Sex education is still in an experimental phase in Shanghai.
Last week new sex education textbooks with colorful illustrations and interesting games were distributed to more than 100 primary schools - for the first sex education in the city's primary grades.
The books, "Boys and Girls," were used in a pilot program in 18 primary schools last year, generating considerably controversy. Most parents, who themselves received virtually no sex education at school, welcomed the move, while some said the content was too revealing.
In a chapter called "Where Do I Come From?" the textbook introduces names of private parts and explains fertilization with colorful illustrations.
"No, you cannot touch my private parts!" Primary school students are taught to say this loud and clear. Using drawings and cutouts of boys and girls, they put green and red circles on parts of the body that can and cannot be touched by other people.
"We have forbidden zones on our bodies. The parts of a boy or girl that are covered by swimsuits are the private parts," the book says.
Students enjoy learning, drawing and coloring. One teacher says her students were quite serious and no one giggled.
The idea is to present the information at an early age in a straightforward, factual way, not as something dirty or to be ashamed of.
The books are based on the sex education materials of the Primary School Affiliated to the University of Shanghai for Science and Technology. Different grades use books with different content that progresses gradually.
In the past, schools included some superficial sex education health classes, but there were no dedicated textbooks.
Teachers themselves have gone through an 18-month training program on how to use the new textbooks and present in the information in an interesting and factual way.

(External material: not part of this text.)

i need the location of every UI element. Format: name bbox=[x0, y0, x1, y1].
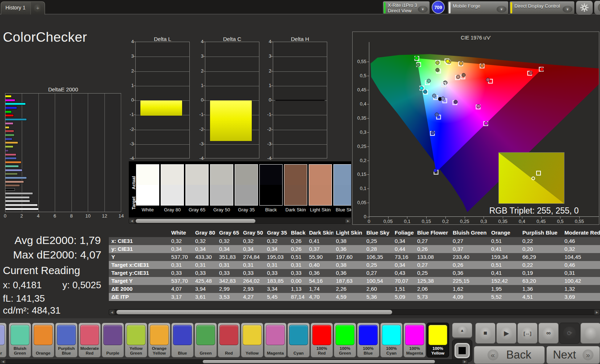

In addition to textbooks, the publisher, Shanghai Education Publishing House, compiled a family edition available at bookstores to help parents answer the question, "Where did I come from?" Parents and children can read it together.
Time and again, young adults born in the 1970s and 1980s say they were told they came from garbage bins or from under cabbage leaves. Many parents feel awkward and don't know how to introduce and explain the subject, a little at a time, depending on what's appropriate. Many parents are afraid that children want to know everything when at first they just want a simple answer.
"It's a pity that we, born in the 1970s, did not receive this kind of scientific sex education," says Wang Dongdong, a mother with a school-aged child.
Sharon Gong, whose daughter is in primary school, says, "Children have easy access to sex information online nowadays. It's important to teach them the right things."
Compared with Beijing's sex education textbook, which for upper grades contains illustrations of sexual intercourse, the Shanghai version is tamer and uses cartoons of tadpoles. Some education departments from around the country have contacted the publisher to buy copies.
Not everyone is convinced.
"Do children need to understand so clearly?" asks 25-year-old John Yang. "Why not let them keep their innocence longer?"
Today children mature earlier and the world is filled with sexually provocative media, advertising, entertainment and fashion. Experts say it's important that children know how to understand the changes in their bodies and to evaluate the information around them, without looking for answers online or from young people who may know too much at an early age.
According to 2009 statistics from the Chinese Medical Association, Chinese girls typically begin to enter puberty when they are just over nine years old.
Xu Jing, one of the textbook's editors and vice principal of the Primary School Affiliated to the University of Shanghai for Science and Technology, says children's perspective is very different from adults' and they absorb information about sexuality just as they take in other information.
She advises parents to convey information about sexuality and reproduction in a factual way, as a normal part of life, and not to hide it, make it mysterious or shameful. If children's questions are unanswered and they become curious, they will go looking for answers and they will find them, she says.